Cycles are often not what you're trying to measure with something like this. You care about whether the program has higher latency, higher inverse throughput, and other metrics denominated in wall-clock time.

Cycles are a fine thing to measure when trying to reason about pieces of an algorithm and estimate its cost (e.g., latency and throughput tables for assembly instructions are invaluable). They're also a fine thing to measure when frequency scaling is independent of the instructions being executed (since then you can perfectly predict which algorithm will be faster independent of the measurement noise).

That's not the world we live in though. Instructions cause frequency scaling -- some relatively directly (like a cost for switching into heavy avx512 paths on some architectures), some indirectly but predictably (physical limits on moving heat off the chip without cryo units), some indirectly but unpredictably (moving heat out of a laptop casing as you move between having it on your lap and somewhere else). If you just measure instruction counts, you ignore effects like the "faster" algorithm always throttling your CPU 2x because it's too hot.
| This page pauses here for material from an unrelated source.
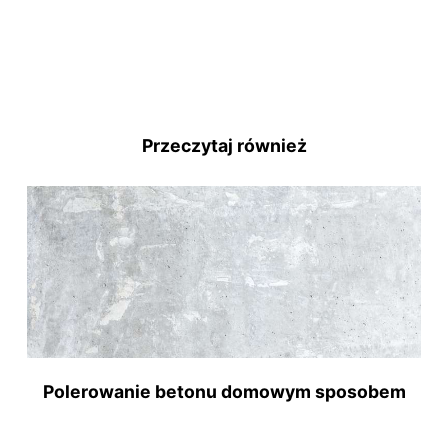
Przeczytaj również
Polerowanie betonu domowym sposobem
One of the better use cases for something like RDTSC is when microbenchmarking a subcomponent of a larger algorithm. You take as your prior that no global state is going to affect performance (e.g., not overflowing the branch prediction cache), and then the purpose of the measurement is to compute the delta of your change in situ, measuring _only_ the bits that matter to increase the signal to noise.

In that world, I've never had the variance you describe be a problem. Computers are fast. Just bang a few billion things through your algorithm and compare the distributions. One might be faster on average. One might have better tail latency. Who knows which you'll prefer, but at least you know you actually measured the right thing.
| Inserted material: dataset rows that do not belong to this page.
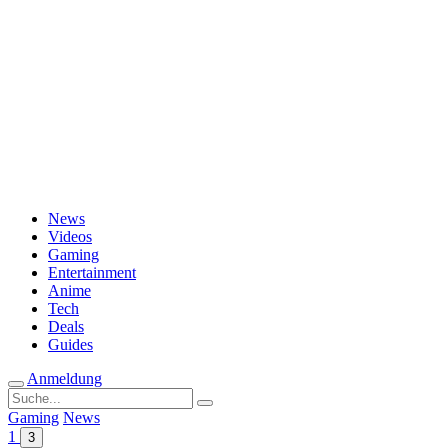
Passwort vergessen?
News
Videos
Gaming
Entertainment
Anime
Tech
Deals
Guides
Anmeldung
Suche
nach:
Gaming
News
1
3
For that matter, even a stddev of 80% isn't that bad. At $WORK we frequently benchmark the whole application even for changes which could be microbencmarked. Why? It's easier. Variance doesn't matter if you just run the test longer.

You have a legitimate point in some cases. E.g., maybe a CLI tool does a heavy amount of work for O(1 second). Thermal throttling will never happen in the real world, but a sustained test would have throttling (and also different branch predictions and whatnot), so counting cycles is a reasonable proxy for the thing you actually care about.

I dunno; it's complicated.